I'll look into how this could be implemented.
I think we need to include classifier, ordinal, and identifier in the raw format. How else can we do canonical comparisons? I.e. what rules apply when we compare: ephp0 with esomethingelse0 ? Wouldn't it be good if we could compare 'alpha' == 'alpha' regardless of format? This is possible if we include both the magnitude and the label so for =Exx[alpha,beta] we would see raw values like: exx0alpha exx1beta whereas for =php[dev,alpha,beta,...] we would see: ephp0dev ephp1alpha ephp2beta ... When comparing, the rule would be: 1. If the class is the same, use the ordinal 2. If the class differ, use the identifier There is one drawback in this. It is not 100% coherent. Consider =Eaa[a,b] and =Ebb[b,a] eaa0a == ebb1a (rule 2) ebb1a > ebb0b (rule 1) ebb0b == eaa1b (rule 2) From this we can deduct that eaa0a is lexically greater then eaa1b which is false since: eaa0a < eaa1b (rule 1) Not sure if that matters since the likelihood of this ever occuring should be relatively small. It can only happen when two enum classes use the same identifiers but in different order.
Thinking a bit more. What if the raw version looked like this: [dev,*alpha,beta] instead of: ephp0alpha Now, the raw representation contains a canonical representation of the full enum and an indication for the current value and the classifier is thus redundant. With this information, it is possible to create a canonical comparison algorithm as: Rule 1. if the selected identifier in e1 exists in e2 and the selected identifier in e2 exists in e1 and the order in which both identifiers are listed in e1 is not in conflict with how they are listed in e2, then yield comparison of the two ordinals as they appear in e1. Example: [dev,*alpha,beta] < [alpha,*beta] Rule 2. The selected identifier in e1 can be found in e2 but the selected identifier in e2 cannot be found in e1. This means that e2 has both identifiers so we use the identifier ordinals from e2. If the opposite is true, then we return the negation of a reversed comparison. Example: [dev,*beta] > [dev,*alpha,beta] For all other cases, we need to define that one of the compared enums is "primary". The one with the larger number of elements is always primary. For enums with equal number of elements, we compare each element until a lexical difference is found and let the one with the first lexically greater element be considered primary. After some consideration and experiments, I came up with this: Rule 3. Primary wins Comments?
Regarding comparison of enum types - I think a simple ordering based on the enum classifier - i.e eaa1 < eaa99 < eab1 is what we want. 1.0.0.alpha in a scheme where alpha is '0' is not the same as 1.0.0.alpha in a scheme where alpha is '1'. i.e. I am not sure that the case that enums happens to define the strings in the same order means that intermixing them is meaningful. The reason the enum's exist are because there is semantic attached to the symbols. Elephant : [S, M, L ] Mouse : [S, M, L ] Just because they share the same symbols does not mean that they share the same scale.

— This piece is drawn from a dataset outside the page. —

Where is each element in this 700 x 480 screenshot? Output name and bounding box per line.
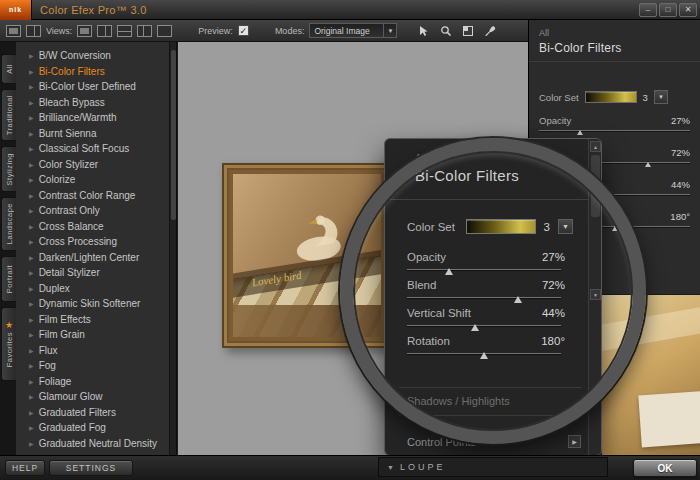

(In reply to comment #8) > Regarding comparison of enum types - I think a simple ordering based on the > enum classifier - i.e > eaa1 < eaa99 < eab1 is what we want. 1.0.0.alpha in a scheme where alpha is '0' > is not the same as 1.0.0.alpha in a scheme where alpha is '1'. > An important thing to consider is when a format, say foo[alpha,beta], has been around for some time and the maintainers of foo now wants to add in 'dev' before 'alpha'. I think that's a valid use-case that we should support but it falls short if we just use classifiers and ordinals. A similar situation will occur if we for some other reason encounter different formats using the same classifier but with different definitions (i.e. php[alpha,beta] and php[dev,alpha,beta]). My proposal cover both those cases. > i.e. I am not sure that the case that enums happens to define the strings in > the same order means that intermixing them is meaningful. > I on the other hand, can't think of one situation (in the limited scope of software versions) where that doesn't make perfect sense. > The reason the enum's exist are because there is semantic attached to the > symbols. > > Elephant : [S, M, L ] > Mouse : [S, M, L ] > We intend to use enums to compare software versions. It's a limited domain. How many enum schemes have you seen and what identifiers have been used? > Just because they share the same symbols does not mean that they share the same > scale. True, but you have to admit that it is fairly common. I've seen alpha, beta, rc (or cr) in more places then one and they always come in the same order. I have problems with classifiers and ordinals because: 1. There is no maintained map of classifier <-> definition which means that we will see different definitions of one and the same classifier. 2. The lexical magnitude of the classifier has greater significance then the ordinal which means that php:beta < ruby:alpha. 3. It's impossible to change the meaning of the classifier over time without decoupling all components already in existence.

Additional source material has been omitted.